#### Work item:
Print nothing but the lines below starting at the line that holds "鍼灸 (92, 462)" and ending at the line that holds "頚椎ヘルニア (105, 1052)", including both, each exactly as written.
*** Opening of Given records ***
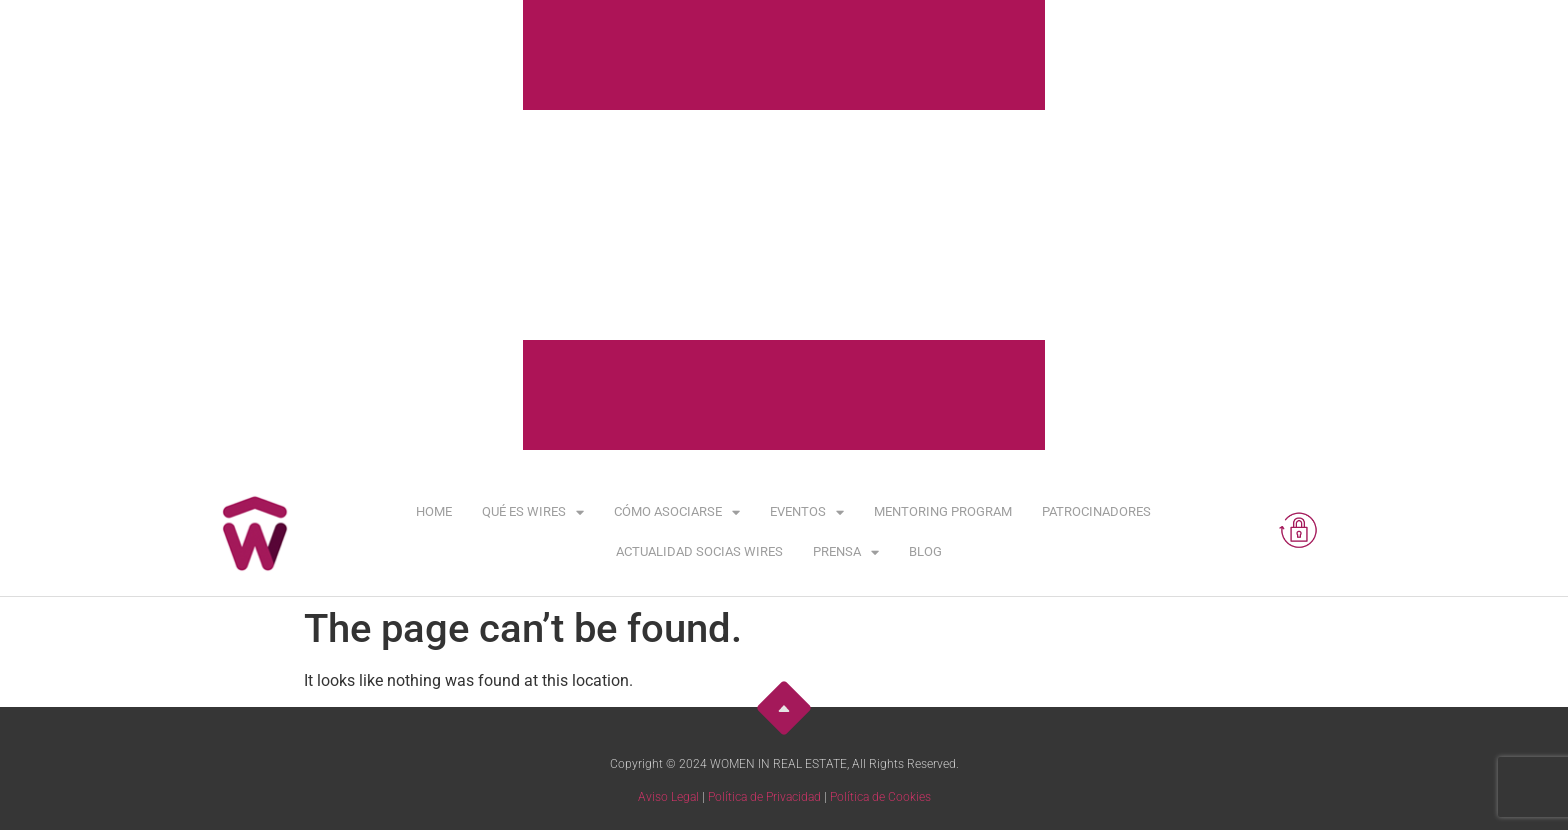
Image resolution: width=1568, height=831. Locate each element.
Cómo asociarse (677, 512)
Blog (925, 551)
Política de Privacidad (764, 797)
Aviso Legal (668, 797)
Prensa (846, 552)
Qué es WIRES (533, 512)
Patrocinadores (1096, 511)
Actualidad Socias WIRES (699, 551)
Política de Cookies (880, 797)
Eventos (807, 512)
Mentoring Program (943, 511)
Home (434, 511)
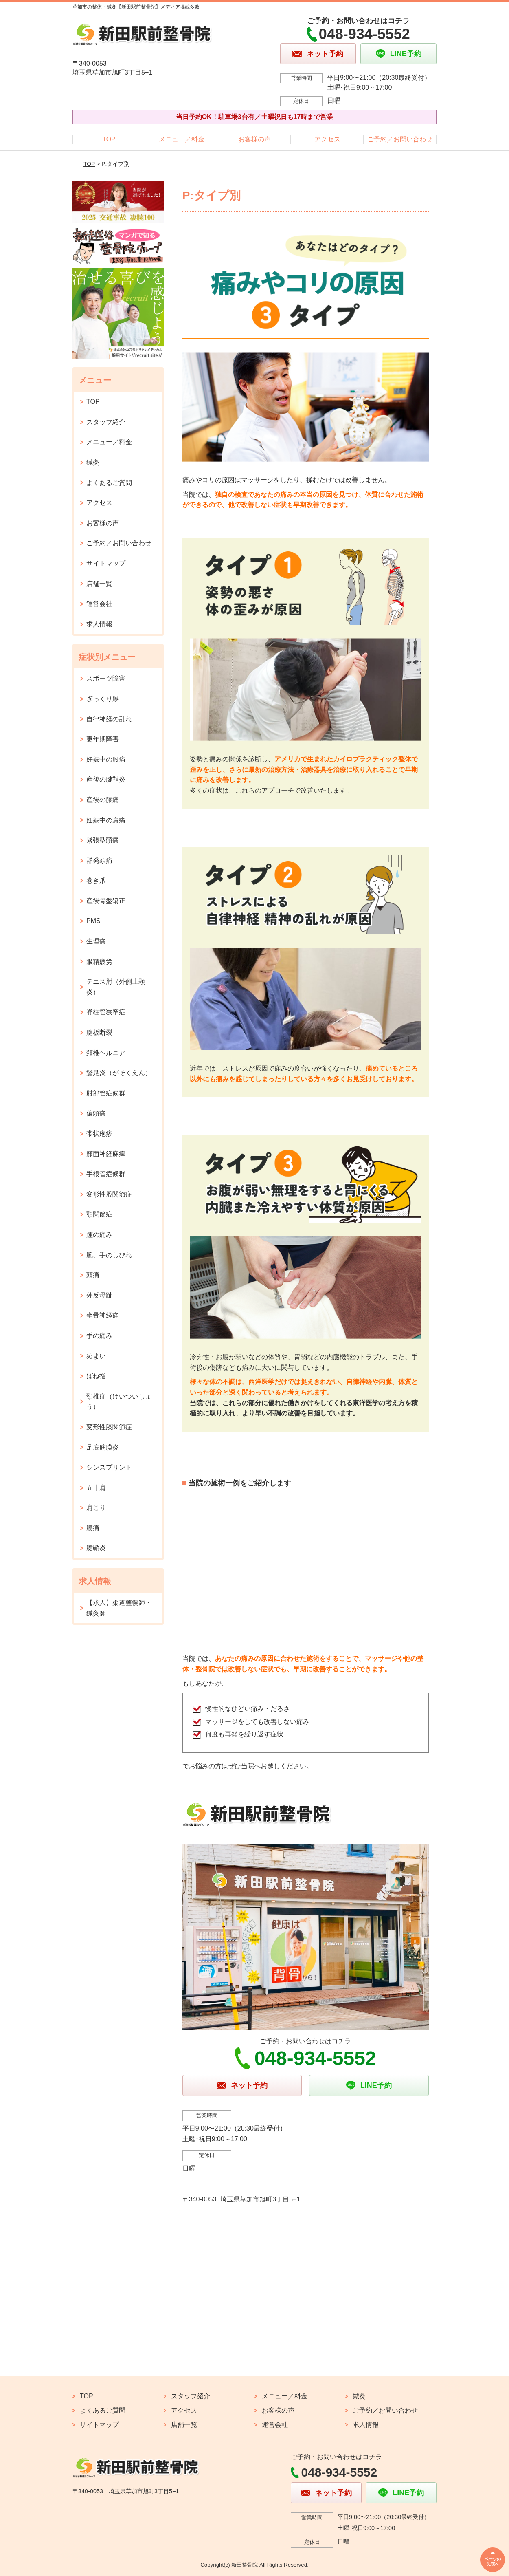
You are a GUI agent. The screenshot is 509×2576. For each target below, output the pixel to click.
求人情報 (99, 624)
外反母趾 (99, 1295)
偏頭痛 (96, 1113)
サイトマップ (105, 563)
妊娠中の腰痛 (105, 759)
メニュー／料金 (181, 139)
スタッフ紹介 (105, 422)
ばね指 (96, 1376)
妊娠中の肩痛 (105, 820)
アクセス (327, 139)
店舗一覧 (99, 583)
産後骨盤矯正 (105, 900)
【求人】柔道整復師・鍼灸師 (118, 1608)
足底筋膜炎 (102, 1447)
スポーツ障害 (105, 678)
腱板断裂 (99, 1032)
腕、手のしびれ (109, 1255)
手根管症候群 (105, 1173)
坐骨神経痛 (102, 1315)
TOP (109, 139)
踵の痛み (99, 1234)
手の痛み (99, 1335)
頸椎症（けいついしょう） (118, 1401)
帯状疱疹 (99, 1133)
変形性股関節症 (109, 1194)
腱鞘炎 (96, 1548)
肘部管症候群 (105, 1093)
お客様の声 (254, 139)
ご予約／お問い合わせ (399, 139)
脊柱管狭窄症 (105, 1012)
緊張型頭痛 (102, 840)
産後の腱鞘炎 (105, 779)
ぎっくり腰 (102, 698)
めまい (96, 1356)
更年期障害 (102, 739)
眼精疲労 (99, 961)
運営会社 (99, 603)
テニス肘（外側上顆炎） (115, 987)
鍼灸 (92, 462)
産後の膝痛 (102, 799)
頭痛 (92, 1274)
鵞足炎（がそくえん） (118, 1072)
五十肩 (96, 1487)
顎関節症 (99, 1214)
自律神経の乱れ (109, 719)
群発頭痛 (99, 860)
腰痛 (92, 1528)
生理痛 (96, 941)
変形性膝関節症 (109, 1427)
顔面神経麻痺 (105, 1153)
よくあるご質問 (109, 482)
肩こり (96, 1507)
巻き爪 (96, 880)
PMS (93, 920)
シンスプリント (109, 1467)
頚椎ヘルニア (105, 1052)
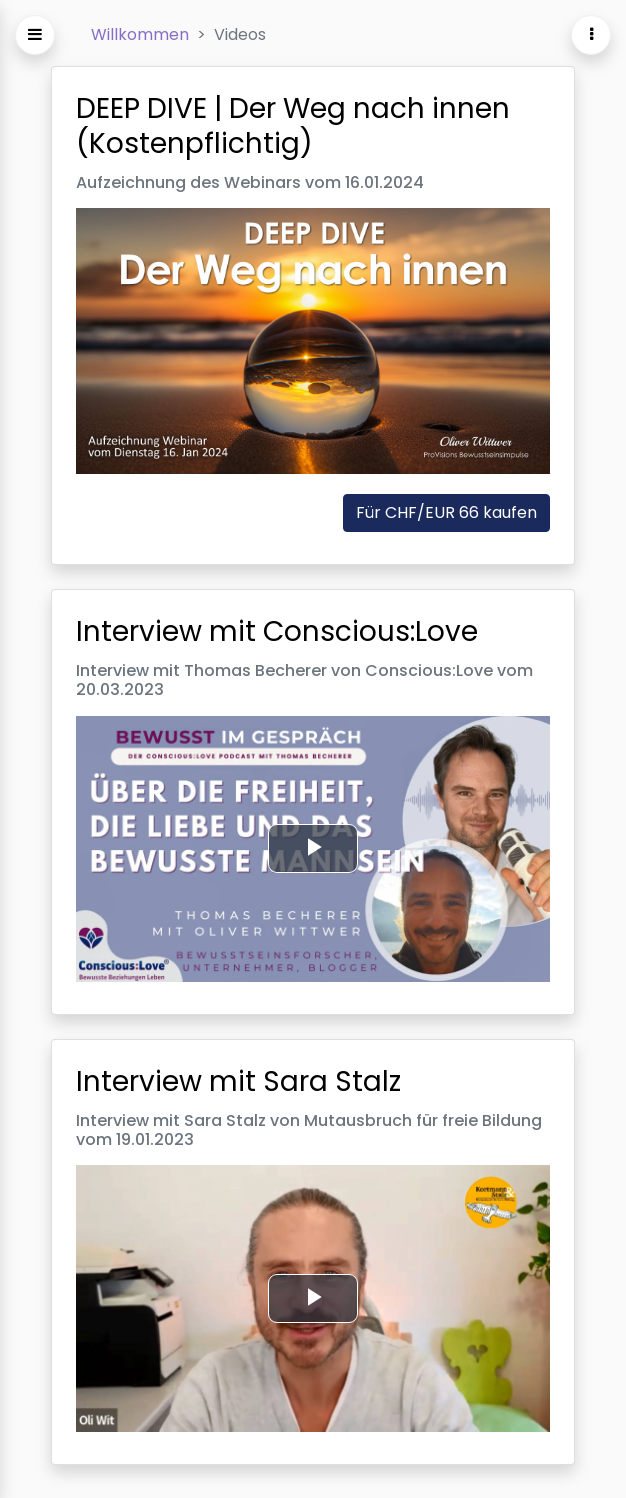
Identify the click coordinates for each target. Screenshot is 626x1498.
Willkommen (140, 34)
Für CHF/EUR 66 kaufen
*** Close of Given records ***
*** Opening of Given records ***
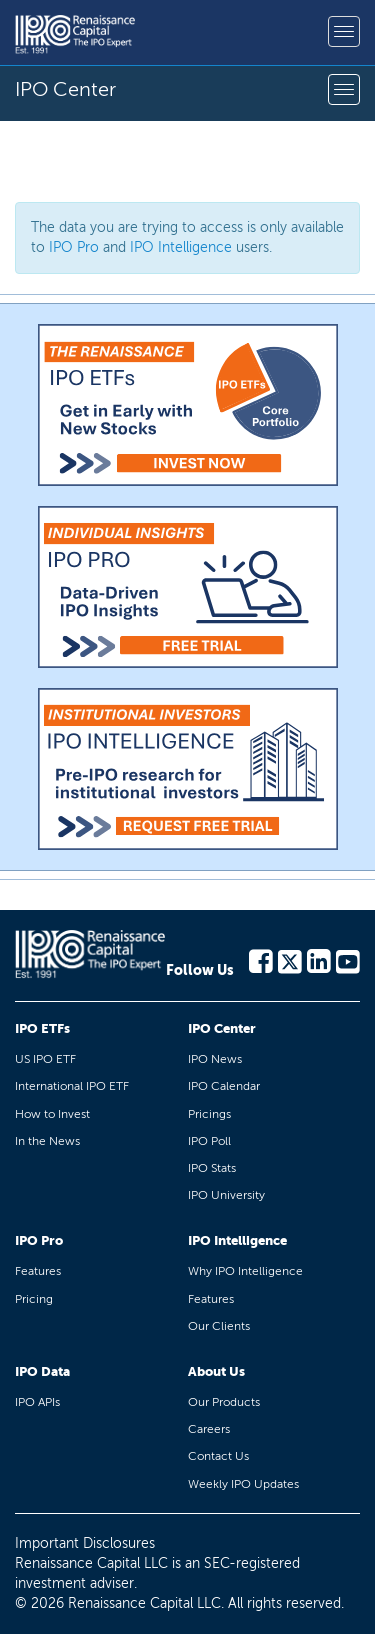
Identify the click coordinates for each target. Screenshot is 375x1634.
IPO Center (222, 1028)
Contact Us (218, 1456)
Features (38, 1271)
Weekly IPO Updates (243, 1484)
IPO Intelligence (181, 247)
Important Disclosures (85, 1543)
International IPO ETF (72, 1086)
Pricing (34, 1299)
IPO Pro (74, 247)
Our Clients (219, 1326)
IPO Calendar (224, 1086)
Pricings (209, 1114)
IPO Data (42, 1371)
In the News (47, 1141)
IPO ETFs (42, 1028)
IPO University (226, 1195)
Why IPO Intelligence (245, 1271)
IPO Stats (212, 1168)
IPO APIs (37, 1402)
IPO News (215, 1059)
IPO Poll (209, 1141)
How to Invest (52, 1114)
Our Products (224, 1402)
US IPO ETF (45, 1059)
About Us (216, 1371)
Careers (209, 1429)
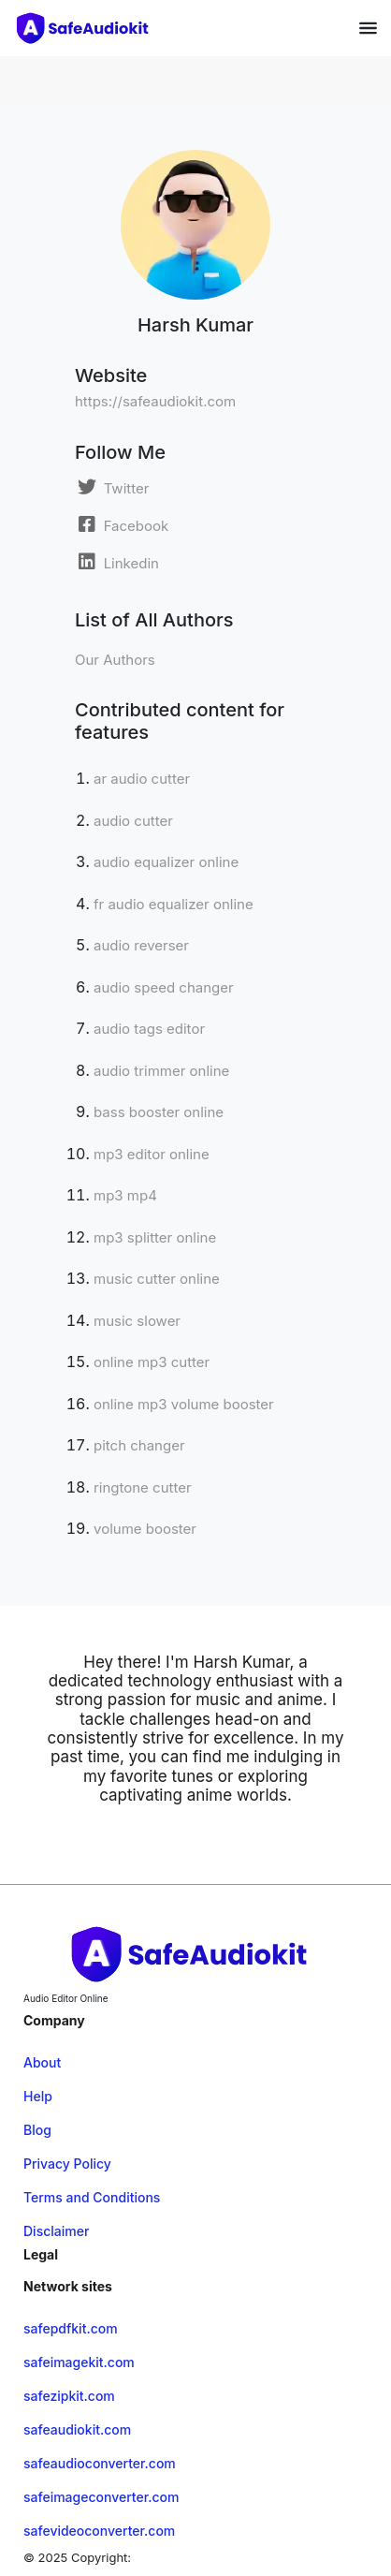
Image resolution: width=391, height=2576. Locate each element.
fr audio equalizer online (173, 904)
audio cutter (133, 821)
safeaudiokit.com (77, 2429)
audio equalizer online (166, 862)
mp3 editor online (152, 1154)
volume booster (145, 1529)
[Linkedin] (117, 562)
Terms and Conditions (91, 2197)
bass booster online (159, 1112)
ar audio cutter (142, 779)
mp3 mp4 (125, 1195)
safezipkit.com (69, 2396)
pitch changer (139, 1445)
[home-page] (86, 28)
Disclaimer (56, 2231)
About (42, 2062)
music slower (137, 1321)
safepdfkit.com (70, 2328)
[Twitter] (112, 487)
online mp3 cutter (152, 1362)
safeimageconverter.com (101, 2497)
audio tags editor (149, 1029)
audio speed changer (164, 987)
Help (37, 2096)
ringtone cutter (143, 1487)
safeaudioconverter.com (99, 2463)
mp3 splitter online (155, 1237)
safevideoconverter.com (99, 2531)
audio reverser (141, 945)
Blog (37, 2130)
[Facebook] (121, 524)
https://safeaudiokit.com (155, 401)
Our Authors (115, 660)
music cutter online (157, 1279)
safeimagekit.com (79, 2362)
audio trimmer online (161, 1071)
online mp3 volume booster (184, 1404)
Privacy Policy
*** Close of Given records ***
#### Written response:
鍼灸 (92, 462)
産後の膝痛 (102, 799)
頭痛 (92, 1274)
鵞足炎（がそくえん） (118, 1072)
五十肩 (96, 1487)
顎関節症 (99, 1214)
自律神経の乱れ (109, 719)
群発頭痛 (99, 860)
腰痛 (92, 1528)
生理痛 (96, 941)
変形性膝関節症 (109, 1427)
顔面神経麻痺 (105, 1153)
よくあるご質問 (109, 482)
肩こり (96, 1507)
巻き爪 (96, 880)
PMS (93, 920)
シンスプリント (109, 1467)
頚椎ヘルニア (105, 1052)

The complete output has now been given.